Campaign advertisements are making the rounds on television. Political pundits are discussing House races. We will be receiving ballots in our mailboxes in the next few weeks.

The signs are all there: It is election season again.

It seems like we are always casting our ballots for something, with either midterms or presidential elections rolling around every two years and many more state and local matters — from propositions to primaries to gubernatorial elections — sprinkled in between. Many of us have heard that it is important to vote, but as we cast our votes, do we place the same importance on how we are voting and what we are doing to prep for such a task?

In a republic such as the U.S., we have placed our faith in the idea that the people hold the power, meaning we can, as a group, determine the route of our nation. However, the only way to develop a successfully functioning power-to-the-people system is if the members of the electorate make individual efforts to thoroughly understand the foundations of the nation, their rights and the issues at hand.

In a study conducted in 2017 by the University of Pennsylvania’s Annenberg Public Policy Center, surveyors found that many Americans lack a basic understanding of the structure of the government. 37% of those surveyed could not identify a First Amendment right, and only 26% could identify all three branches of the U.S. government. This lack of a basic understanding of the Constitution highlights a concerning existence of political ignorance in our electorate.

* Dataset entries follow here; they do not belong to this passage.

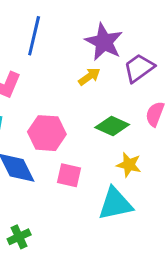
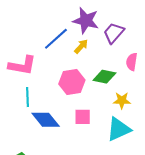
blue line: (34, 36) -> (56, 39), moved, turned 48
pink hexagon: (47, 133) -> (72, 82), moved

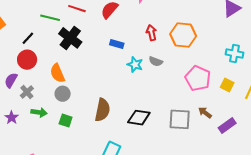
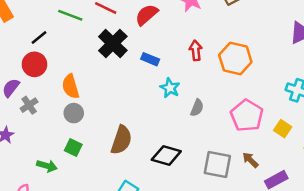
black cross: (70, 38) -> (113, 43), moved
gray semicircle: (156, 61) -> (197, 108), moved, turned -96
green arrow: (39, 112) -> (47, 166), moved

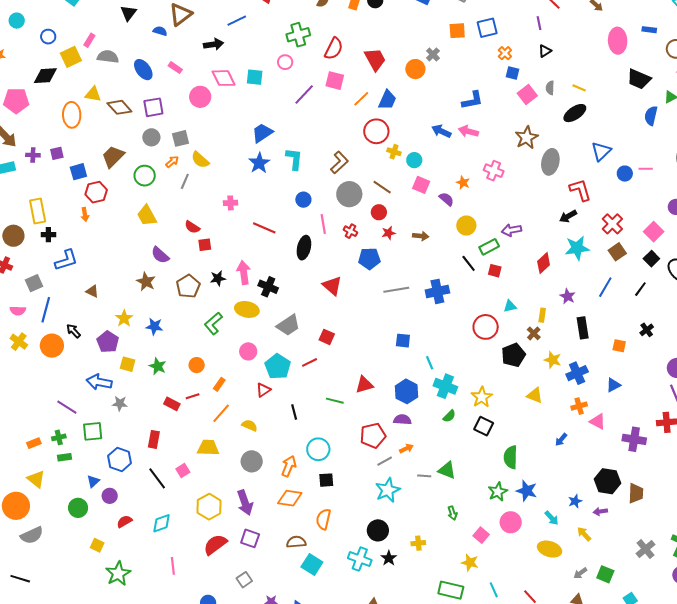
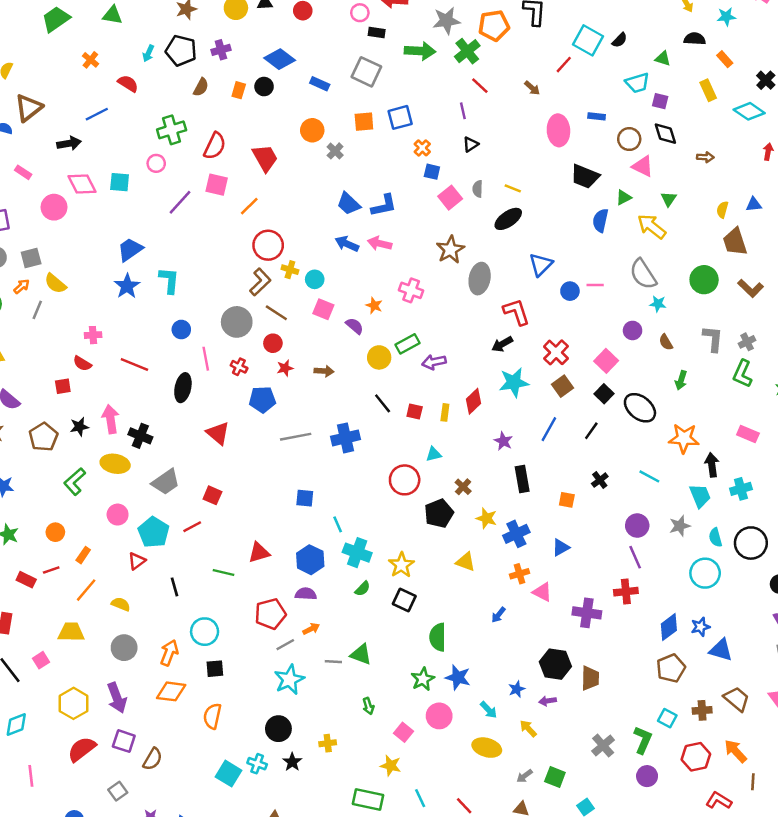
orange circle: (415, 69) -> (312, 130), moved
blue trapezoid: (387, 100) -> (349, 204), moved, turned 110
brown L-shape: (339, 162) -> (260, 282), moved
red semicircle: (192, 227) -> (82, 363), moved
green rectangle: (489, 247) -> (408, 344), moved
yellow rectangle: (542, 315) -> (445, 412), moved
brown semicircle: (296, 542) -> (153, 759), moved, turned 126
cyan cross: (360, 559) -> (257, 764), size x0.7
cyan square: (312, 565) -> (228, 774), moved

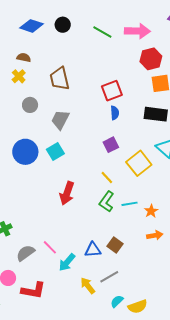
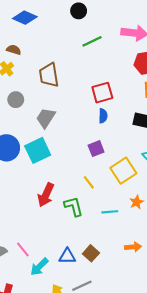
black circle: (63, 25) -> (79, 11), moved
green line: (102, 32) -> (92, 41), moved, turned -60
cyan square: (55, 152) -> (38, 150), size x1.4
green L-shape: (107, 202) -> (74, 206), moved, turned 125
orange star: (151, 211) -> (137, 202), moved

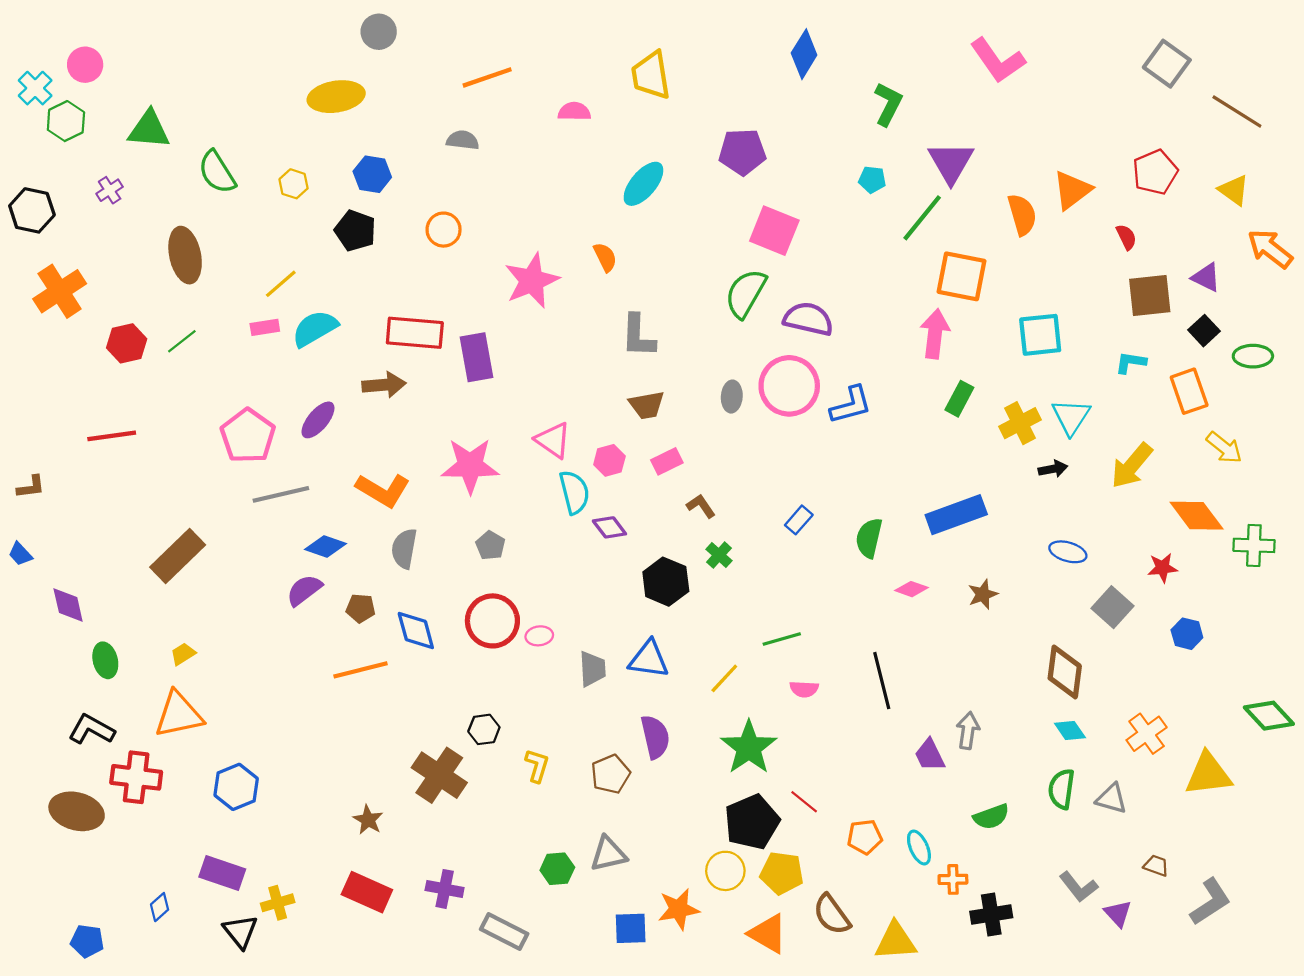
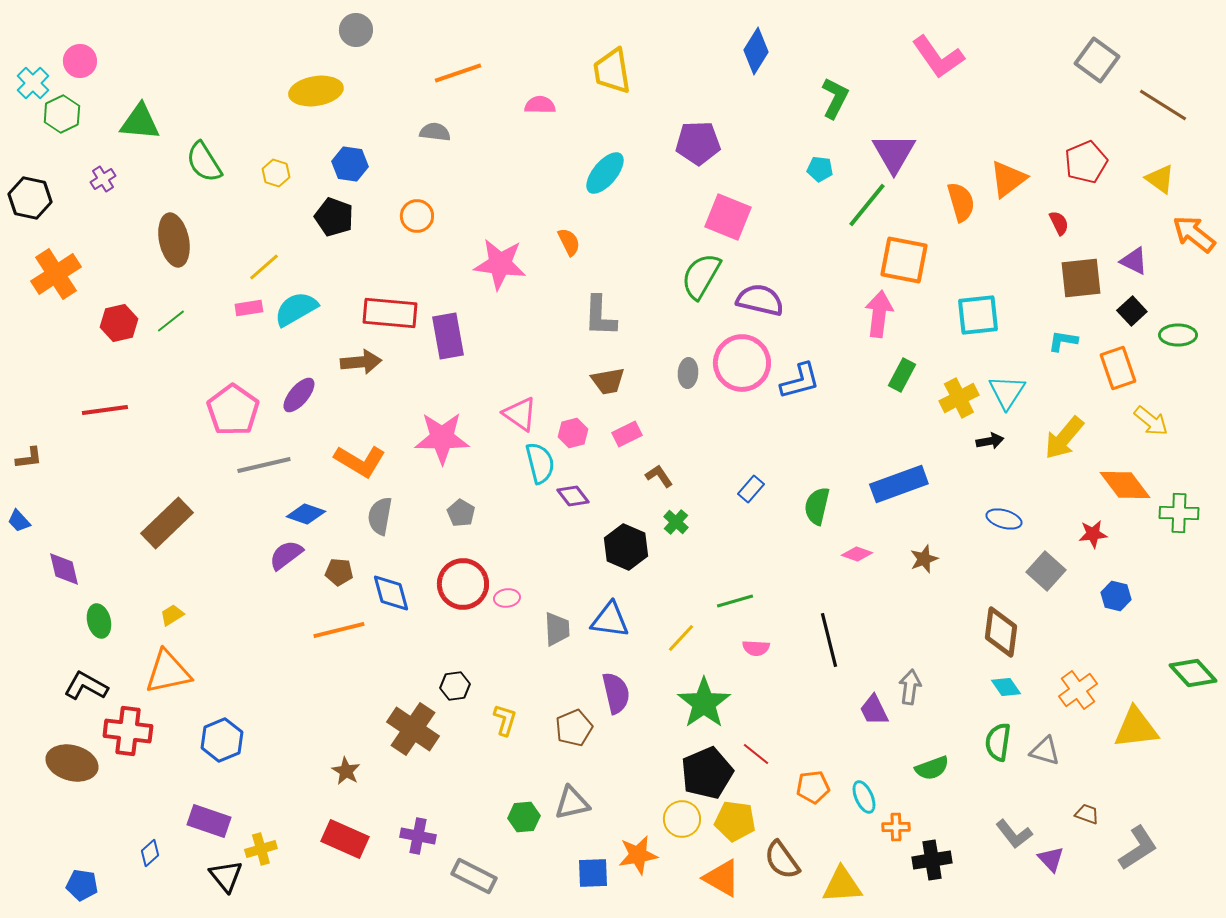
pink star: (532, 281) -> (500, 264), turned 30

How can members of the nation successfully vote for candidates and solutions if they do not have a foundational knowledge of why our country is structured the way it is?

This trend in a lack of knowledge about the origins of our nation presents a concerning precedent for understanding the U.S. in a modern context. If the electorate does not understand the basic aspects of the U.S. government, how can it be expected to make decisions that will impact how it operates and who is operating it?

While I am sure the education system plays a role in this lack of understanding, we also must acknowledge the individual responsibility we all possess to do the necessary research to both understand our nation’s foundational principles and to better understand our nation through the modern scope. This responsibility entails not only figuring out which issues and candidates we will be voting on in November, but also researching policies, the pros and cons of any solution or candidate and how voting for a certain solution or candidate will impact the nation on a larger scale.

Unfortunately, even the process of seeking out political news and researching it can contribute to political ignorance if we do not use the best sources. According to a 2020 Pew Research Center study, 18% of U.S. adults primarily found political news on social media, and 48% of this group were ages 18-29. 

While this method of finding political news is a good stepping stone, using social media as one’s sole source of gaining political knowledge will not result in an informed electorate. Rather, as we research political topics, we must be wary of bias and attempt to understand an issue holistically through consulting reliable sites and individuals.

Most importantly, as we consider knowledge that we gain about various political topics, we should use our most powerful tools: our minds. We have the power to think critically about issues and analyze how a political decision or policy might impact not only ourselves, but also others, including those who might be different from us. For example, have you lived in the city your whole life? When you encounter an issue about agriculture, do your due diligence and research how a decision might impact a farmer living in another part of your state instead of blindly casting your vote.

The midterms are not a presidential election, so I know they are less exciting. It can be more difficult to see their purpose in the greater fabric of the nation. I also know it can be easier, especially as busy college students living in a politically polarized society, to push politics far out of our minds and exist in our own bubbles. However, I encourage you to embrace politics and do your research because, at the end of the day, most issues — including those you care about — are political in some way. The decisions we make when we vote directly impact us, whether we acknowledge it or not.

So, I encourage you to show up and cast your ballot this election season. But please do not do it unless you are confident in your decisions and have done your due diligence, because your last-minute decision at the ballot box could be impacting someone else’s life. Be aware of your power and wield it wisely.